Mallory took a last look at the scene. Ty was back to helping. He was hauling things out of the wrecked diner with Matt. Two extremely fine examples of what a good use of gorgeous male muscle could do.
“Mallory.” Josh gestured to Mrs. Burland, huddled on the sidewalk. “She’s refusing to go to the hospital but mostly, she’s just shaken up. If you’re leaving, maybe you could drive her home.”
Mallory ended up driving the entire senior posse home since Lucille was the only one of them still in possession of her license, and she was going into the hospital for X-rays. It took nearly an hour because each of them took forever to say their good-byes and get out of the car. When she’d finally gotten rid of them all, Mallory told herself to go home, but herself didn’t listen. She drove to Ty’s.
The garage was open, and he was beneath his precious Shelby.
She bet he’d never walked away from a car in his life.
Still working on adrenaline, frustration, and a pain so real it felt like maybe her heart had been split in two, she stormed up to the mechanic’s creeper and nudged at his exposed calf.
Okay, maybe it was more of a kick. “You told my mother she could cook you dinner?”
He rolled out from beneath the car, and arms still braced on the chassis above him, looked up at her. He wisely didn’t comment on what was surely a spectacularly bad hair day on her part. She’d been hit with the sprinklers, and then dust from the ceiling tiles, and the whole mess had dried naturally without any of her de-frizzing products that never really worked anyway.
“Problem?” he finally asked.
“Oh my God!” She tossed up her hands. “You did. You said yes. Why?”
“She said she’d make meatloaf. I don’t think I’ve ever had home-cooked meatloaf. I thought it was a suburban myth.”
She’d never wanted to both hug and strangle someone before. “I’ll make you meatloaf!”
“You dumped me,” he said reasonably. “And besides, you don’t cook.”
Dammit. Dammit, he was killing her. She pressed the heels of her hands to her eyes but she couldn’t rub away the ache. Spinning on her heel, she walked out of the garage.
He caught her at her car, pulling her back against him. She felt the shaking of his chest and realized he was laughing at her.

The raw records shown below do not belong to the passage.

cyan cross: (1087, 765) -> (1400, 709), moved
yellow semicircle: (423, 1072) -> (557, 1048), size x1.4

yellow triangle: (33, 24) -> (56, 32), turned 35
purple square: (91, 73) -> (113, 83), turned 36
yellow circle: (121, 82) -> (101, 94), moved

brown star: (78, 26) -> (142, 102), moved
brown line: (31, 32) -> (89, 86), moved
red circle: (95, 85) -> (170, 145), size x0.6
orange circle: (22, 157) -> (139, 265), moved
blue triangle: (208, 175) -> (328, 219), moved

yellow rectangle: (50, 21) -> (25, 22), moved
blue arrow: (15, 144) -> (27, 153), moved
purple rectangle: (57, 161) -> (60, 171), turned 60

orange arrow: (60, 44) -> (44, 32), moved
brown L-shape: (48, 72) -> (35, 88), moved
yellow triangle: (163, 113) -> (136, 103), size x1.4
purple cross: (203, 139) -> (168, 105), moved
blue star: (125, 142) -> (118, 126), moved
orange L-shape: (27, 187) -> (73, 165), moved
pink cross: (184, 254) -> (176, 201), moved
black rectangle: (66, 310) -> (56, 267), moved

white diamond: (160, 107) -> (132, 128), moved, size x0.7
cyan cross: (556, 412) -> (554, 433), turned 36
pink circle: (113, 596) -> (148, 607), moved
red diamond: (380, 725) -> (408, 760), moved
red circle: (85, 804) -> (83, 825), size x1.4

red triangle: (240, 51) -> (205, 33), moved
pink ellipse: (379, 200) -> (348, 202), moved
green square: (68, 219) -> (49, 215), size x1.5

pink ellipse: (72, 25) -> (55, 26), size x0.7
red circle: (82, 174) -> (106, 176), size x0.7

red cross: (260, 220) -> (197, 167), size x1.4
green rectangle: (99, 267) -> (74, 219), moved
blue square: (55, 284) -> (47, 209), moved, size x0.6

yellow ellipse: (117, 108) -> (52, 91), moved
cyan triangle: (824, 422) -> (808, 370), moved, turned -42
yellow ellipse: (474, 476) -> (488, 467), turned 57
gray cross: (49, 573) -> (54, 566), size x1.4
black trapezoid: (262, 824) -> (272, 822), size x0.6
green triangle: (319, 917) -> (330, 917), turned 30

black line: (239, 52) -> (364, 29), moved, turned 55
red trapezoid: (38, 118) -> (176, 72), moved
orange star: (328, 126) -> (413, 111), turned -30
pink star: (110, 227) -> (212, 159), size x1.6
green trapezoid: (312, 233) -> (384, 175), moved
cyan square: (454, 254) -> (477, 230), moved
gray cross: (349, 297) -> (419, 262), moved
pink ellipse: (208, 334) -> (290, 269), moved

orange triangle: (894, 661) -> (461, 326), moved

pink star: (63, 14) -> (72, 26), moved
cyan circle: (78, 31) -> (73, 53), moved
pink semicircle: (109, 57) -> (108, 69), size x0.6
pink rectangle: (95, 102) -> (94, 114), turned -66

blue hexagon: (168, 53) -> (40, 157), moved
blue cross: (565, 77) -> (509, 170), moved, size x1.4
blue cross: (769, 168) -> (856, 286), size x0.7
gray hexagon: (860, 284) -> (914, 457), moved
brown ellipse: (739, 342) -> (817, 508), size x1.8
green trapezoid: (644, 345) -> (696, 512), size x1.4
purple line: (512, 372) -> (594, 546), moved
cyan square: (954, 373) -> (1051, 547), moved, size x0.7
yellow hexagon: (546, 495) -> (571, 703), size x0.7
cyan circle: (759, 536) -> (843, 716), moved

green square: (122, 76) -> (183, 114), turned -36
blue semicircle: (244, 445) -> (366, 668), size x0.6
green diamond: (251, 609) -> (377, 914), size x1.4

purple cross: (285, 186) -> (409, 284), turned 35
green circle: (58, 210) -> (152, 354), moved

At least until he caught sight of her face.
His smile faded then.
With a frustrated growl, she shoved him away and got into her car, but before she could shut the door, he squatted at her side, the muscles in his thighs flexing against the faded denim he wore. He blocked her escape with one hand on the door, the other on the back of her seat, his expression unreadable now. “This isn’t about meatloaf,” he said. “This isn’t even about me. Tell me what the real problem is.”
I’m in love with you…
“My problem,” Mallory said, “is that you’re blocking me from shutting the door.”
“And you’re shutting me out.”
“That’s pretty funny,” she managed, throat inexplicably tight. “Coming from you. The King Of Shutting Me Out.”
“I didn’t shut you out intentionally.”
“Ditto,” she said, with no small amount of attitude.
He studied her for a long moment. “Tell me about the night Karen died.”
She felt like he’d reached into her chest and closed his fist around her lungs. She couldn’t breathe. “She’s not a part of this.”
“I think maybe she is. She took a walk on the dark side, and it didn’t work out so well for her. She made you promise to be good, and you kept your word. Until me.”
“Someone has a big mouth.”
“Many someones,” he agreed. “But then again, you love it here. You love all those someones. And they all love you.”
Mallory dropped her head to the steering wheel. “Look, I’m mad at you, okay? This isn’t about me. I know my painful memories are relative. My life is good. I’m lucky. This isn’t about how poor little Mallory has had it so hard. I’m not falling apart or anything.”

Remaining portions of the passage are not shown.